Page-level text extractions
--- START ---

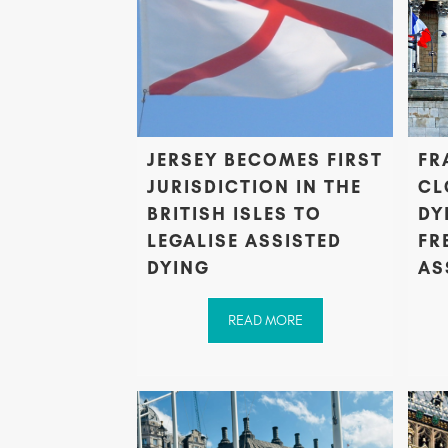
JERSEY BECOMES FIRST
FR
JURISDICTION IN THE
CL
BRITISH ISLES TO
DY
LEGALISE ASSISTED
FR
DYING
AS
READ MORE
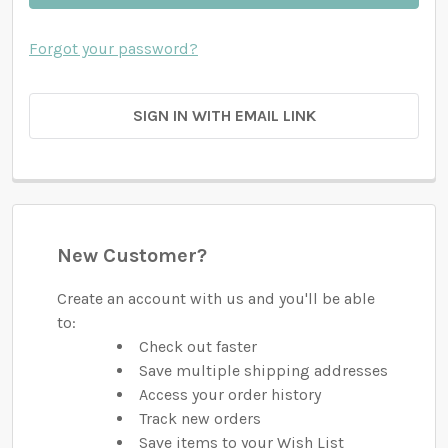
Forgot your password?
SIGN IN WITH EMAIL LINK
New Customer?
Create an account with us and you'll be able
to:
Check out faster
Save multiple shipping addresses
Access your order history
Track new orders
Save items to your Wish List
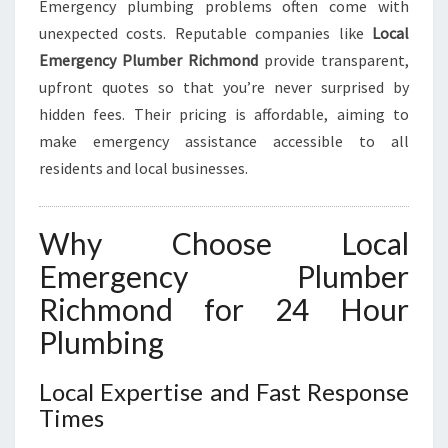
Emergency plumbing problems often come with
unexpected costs. Reputable companies like
Local
Emergency Plumber Richmond
provide transparent,
upfront quotes so that you’re never surprised by
hidden fees. Their pricing is affordable, aiming to
make emergency assistance accessible to all
residents and local businesses.
Why Choose Local
Emergency Plumber
Richmond for 24 Hour
Plumbing
Local Expertise and Fast Response
Times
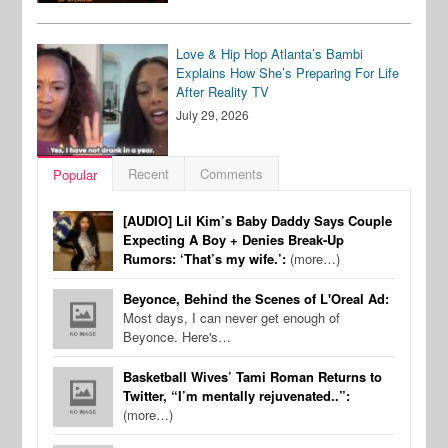
Love & Hip Hop Atlanta’s Bambi
Explains How She’s Preparing For Life
After Reality TV
July 29, 2026
Recent
Comments
Popular
[AUDIO] Lil Kim’s Baby Daddy Says Couple
Expecting A Boy + Denies Break-Up
Rumors: ‘That’s my wife.’:
(more…)
Beyonce, Behind the Scenes of L'Oreal Ad:
Most days, I can never get enough of
Beyonce. Here's…
Basketball Wives’ Tami Roman Returns to
Twitter, “I’m mentally rejuvenated..”:
(more…)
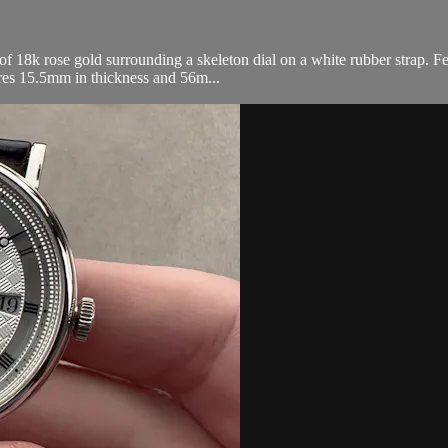
8k rose gold surrounding a skeleton dial on a white rubber strap. Fea
res 15.5mm in thickness and 56m...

--- END ---

Task details: With the pictures set aside, please write out all of the records above exactly.

Solution to the exercise:
JERSEY BECOMES FIRST
FR
JURISDICTION IN THE
CL
BRITISH ISLES TO
DY
LEGALISE ASSISTED
FR
DYING
AS
READ MORE
Forgot your password?
SIGN IN WITH EMAIL LINK
New Customer?
Create an account with us and you'll be able
to:
Check out faster
Save multiple shipping addresses
Access your order history
Track new orders
Save items to your Wish List
Emergency plumbing problems often come with
unexpected costs. Reputable companies like
Local
Emergency Plumber Richmond
provide transparent,
upfront quotes so that you’re never surprised by
hidden fees. Their pricing is affordable, aiming to
make emergency assistance accessible to all
residents and local businesses.
Why Choose Local
Emergency Plumber
Richmond for 24 Hour
Plumbing
Local Expertise and Fast Response
Times
Love & Hip Hop Atlanta’s Bambi
Explains How She’s Preparing For Life
After Reality TV
July 29, 2026
Recent
Comments
Popular
[AUDIO] Lil Kim’s Baby Daddy Says Couple
Expecting A Boy + Denies Break-Up
Rumors: ‘That’s my wife.’:
(more…)
Beyonce, Behind the Scenes of L'Oreal Ad:
Most days, I can never get enough of
Beyonce. Here's…
Basketball Wives’ Tami Roman Returns to
Twitter, “I’m mentally rejuvenated..”:
(more…)
8k rose gold surrounding a skeleton dial on a white rubber strap. Fea
res 15.5mm in thickness and 56m...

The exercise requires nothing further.